Speakers
Description
The FAIR guiding principles indicate that scientific datasets should be annotated with “rich” metadata that adhere to relevant community standards. Those standards include metadata reporting guidelines, which enumerate the attributes needed to describe the features of the experiments that led to the corresponding data, and the controlled terms that standardize the values of those metadata attributes. Some scientific communities have been developing their own metadata standards for nearly three decades, while others are only now beginning. The functional genomics community, for example, released the Minimal Information About a Microarray Experiment (MIAME) back in 2001—offering a reporting guideline that has been widely adopted by researchers, by publishers, and by the discipline-specific repositories where microarray data are archived, enhancing data discoverability, interpretability, and reusability. Yet the majority of scientific communities still lack metadata standards, seriously impeding the FAIRness of their datasets.
This panel session will highlight the importance of developing discipline-specific metadata reporting guidelines to support the FAIRness of data both within and across domains.
The panel will involve brief presentations by a group of international experts, with considerable time for discussion among the panelists and with the audience. The panel is being organized by Christine Kirkpatrick, Founder and Head of GO FAIR US and Secretary General of CODATA, and by Mark Musen, Stanford Medicine Professor of Biomedical Informatics Research at Stanford University (USA). The sequence of presentations will be as follows:
Christine Kirkpatrick will introduce the problem and the panel. She will survey the use of discipline-specific metadata standards in science and discuss efforts on the part of GO FAIR US to educate research communities in the development and use of rich metadata standards that are tailored for different classes of experiments within their particular disciplines.

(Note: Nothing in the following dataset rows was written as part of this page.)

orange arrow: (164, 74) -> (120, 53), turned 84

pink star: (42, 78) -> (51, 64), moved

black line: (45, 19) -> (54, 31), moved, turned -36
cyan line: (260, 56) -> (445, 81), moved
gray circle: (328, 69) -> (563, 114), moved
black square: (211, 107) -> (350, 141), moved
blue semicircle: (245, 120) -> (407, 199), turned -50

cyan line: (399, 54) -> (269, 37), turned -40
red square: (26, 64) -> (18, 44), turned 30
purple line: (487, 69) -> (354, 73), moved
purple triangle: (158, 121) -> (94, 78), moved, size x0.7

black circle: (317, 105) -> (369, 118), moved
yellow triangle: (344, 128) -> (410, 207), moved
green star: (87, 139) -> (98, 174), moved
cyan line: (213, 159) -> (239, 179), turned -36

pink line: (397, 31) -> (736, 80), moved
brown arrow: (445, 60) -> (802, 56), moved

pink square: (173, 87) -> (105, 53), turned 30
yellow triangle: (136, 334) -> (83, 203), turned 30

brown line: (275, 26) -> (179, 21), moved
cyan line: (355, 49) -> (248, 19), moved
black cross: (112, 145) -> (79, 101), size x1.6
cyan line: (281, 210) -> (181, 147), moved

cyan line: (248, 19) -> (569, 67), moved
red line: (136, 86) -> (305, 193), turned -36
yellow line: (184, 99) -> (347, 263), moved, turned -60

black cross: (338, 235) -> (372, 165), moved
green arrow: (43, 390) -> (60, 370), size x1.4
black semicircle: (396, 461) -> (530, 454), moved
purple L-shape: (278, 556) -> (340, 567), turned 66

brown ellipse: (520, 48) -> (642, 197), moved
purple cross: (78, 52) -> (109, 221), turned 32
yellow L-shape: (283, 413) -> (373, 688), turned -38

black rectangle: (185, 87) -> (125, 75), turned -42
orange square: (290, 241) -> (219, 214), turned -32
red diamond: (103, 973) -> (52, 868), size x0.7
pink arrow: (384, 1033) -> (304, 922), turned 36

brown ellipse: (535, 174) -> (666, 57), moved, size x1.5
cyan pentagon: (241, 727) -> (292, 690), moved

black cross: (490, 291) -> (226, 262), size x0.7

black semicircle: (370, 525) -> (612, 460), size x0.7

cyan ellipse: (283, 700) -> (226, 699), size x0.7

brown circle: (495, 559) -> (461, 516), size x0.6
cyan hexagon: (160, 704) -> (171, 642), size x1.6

Mingfang Wu, Product Manager at the Australian Research Data Commons, has performed studies of researchers in clinical investigation, social science, and ecology, and she has identified how metadata granularity directly affects their ability to perform dataset search and reuse. She will offer evidence for how discipline-specific metadata can enhance data FAIRness.
Wonsik “Jeff” Shim, Professor of Library and Information Science at Sungkyunkwan University in Seoul, KR, will discuss the use of rich, discipline-specific metadata within the Korean Research Memory—a comprehensive repository of research output from all publicly funded projects supported by the National Research Foundation of Korea. Prof. Shim will describe the repository’s rich, hierarchical organization for metadata, particularly in the humanities and social sciences, and how such discipline-specific metadata facilitate data search, data understanding, and data reuse.
Erik Schultes, FAIR Implementation Lead for the GO FAIR Foundation, NL, will discuss the Metadata for Machines workshops that his organization has pioneered over the past eight years. He will present the structure of these 2–3 day events that lead subject matter experts through the process of constructing relevant discipline-specific reporting guidelines and sets of controlled terms to offer new community standards for detailed metadata authoring. He will offer an assessment of the strengths and limitations of intensive workshop environments to help scientists to create and document relevant and meaningful metadata standards and to deploy those standards more routinely.
Mark Musen will provide perspective on the preceding presentations. He then will describe the use of the CEDAR system for managing and disseminating discipline-specific metadata standards. He will discuss how CEDAR encodes a research community’s preferences for discipline-specific standards as metadata templates, and how those templates can become shared representations for use by a variety of data-management technologies—for metadata authoring, for metadata correction, and for metadata harmonization.
Overall, the panel will overview the status of discipline-specific metadata, discussing the feasibility and utility of incorporating such annotation in real-world repositories. The panel will discuss strategies for creating and disseminating new discipline-specific, community-based metadata standards, and for encoding those standards in a way that makes them maximally reusable across a variety of applications that rely on those standards.
The FAIR guiding principles mandate the use of “rich,” community-relevant metadata standards, but they do so without offering guidance for how research groups might actually accommodate such standards. We now have considerable experience within the data-management community that offers practical solutions for the creation, promulgation, and use of discipline-specific metadata—demonstrating that the creation of truly FAIR data is not only desirable, but also manifestly achievable.